A formal request of extradition for Julian Assange has been filed to officials in the UK by the US Justice Department.
According to the United States’ treaty with Britain on this matter, the application has to be submitted within 60 days from the date of the arrest. US officials, who after Assange’s arrest immediately stated they were going to submit the necessary documents for his extradition, waited until the last available day, probably to ensure enough time to elaborate possible further charges to the Wikileaks founder, since all the charges must be indicated in the formal request and it is not possible to add further ones after it is filed.
Julian Assange’s supporters are now waiting for the 14 June extradition hearing, where he will probably appear via videolink. The worst disappointment for the activists is the fact that big media have been almost silent in the last two months.

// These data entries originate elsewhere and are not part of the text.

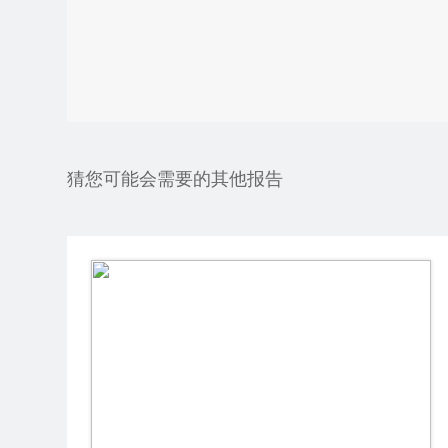
猜您可能会需要的其他报告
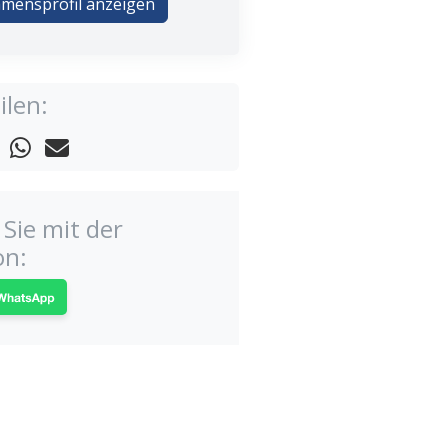
mensprofil anzeigen
ilen:
Sie mit der
on:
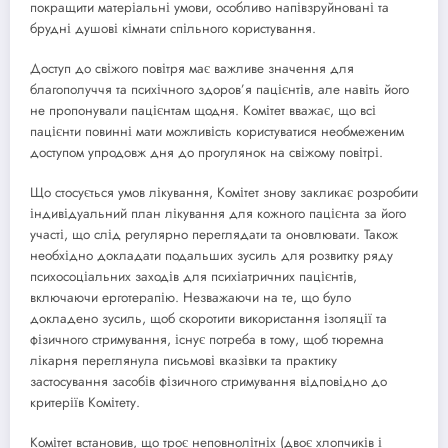
покращити матеріальні умови, особливо напівзруйновані та
брудні душові кімнати спільного користування.
Доступ до свіжого повітря має важливе значення для
благополуччя та психічного здоров’я пацієнтів, але навіть його
не пропонували пацієнтам щодня. Комітет вважає, що всі
пацієнти повинні мати можливість користуватися необмеженим
доступом упродовж дня до прогулянок на свіжому повітрі.
Що стосується умов лікування, Комітет знову закликає розробити
індивідуальний план лікування для кожного пацієнта за його
участі, що слід регулярно переглядати та оновлювати. Також
необхідно докладати подальших зусиль для розвитку ряду
психосоціальних заходів для психіатричних пацієнтів,
включаючи ерготерапію. Незважаючи на те, що було
докладено зусиль, щоб скоротити використання ізоляції та
фізичного стримування, існує потреба в тому, щоб тюремна
лікарня переглянула письмові вказівки та практику
застосування засобів фізичного стримування відповідно до
критеріїв Комітету.
Комітет встановив, що троє неповнолітніх (двоє хлопчиків і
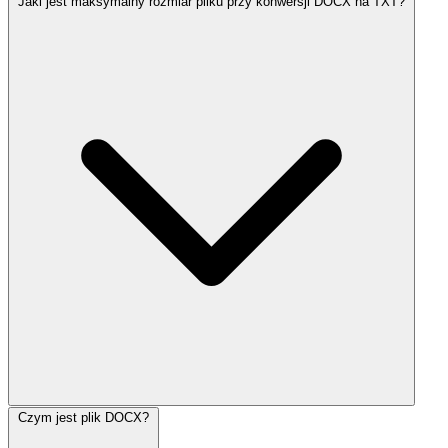
Jaki jest maksymalny rozmiar pliku przy konwersji DOCX na TXT?
Czym jest plik DOCX?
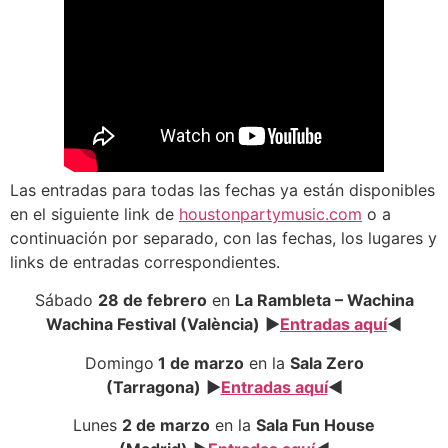
Las entradas para todas las fechas ya están disponibles
en el siguiente link de
houstonpartymusic.com
o a
continuación por separado, con las fechas, los lugares y
links de entradas correspondientes.
Sábado
28 de febrero
en
La Rambleta – Wachina
Wachina Festival (València)
►
Entradas aquí
◄
Domingo
1 de marzo
en la
Sala Zero
(Tarragona)
►
Entradas aquí
◄
Lunes
2 de marzo
en la
Sala Fun House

Unlike what happened in the case of Ivan Golunov, the journalist recently imprisoned in Russia and later freed thanks to the massive outcry of other reporters, in the UK just a few journalists spoke up in defence of Julian Assange and free press. The hope is for the press to finally realise that solidarity should be expressed for all the cases of investigative journalists threatened just for carrying out their job.
This is indeed valid in the case of the Wikileaks founder, object of a “demonisation campaign” pursued against him “by four democratic states” (US, UK, Ecuador and Sweaden), as recently highlighted by the United Nations Rapporteur on torture.
Assange was charged last month with violating the Espionage Act and conspiring in order to hack a US Government computer. It is the first time that a law passed to prosecute spies just before WW1 is being brought against a journalist.
However, the difference between a spy and Mr Assange should be clear to everyone provided with intellectual honesty. A spy sells information to another State. A journalist who reveals war crimes like those ones that Assange discovered is making available facts that help the public understand the foundations of reality. Often at a very high price, like the Wikileaks publisher story shows.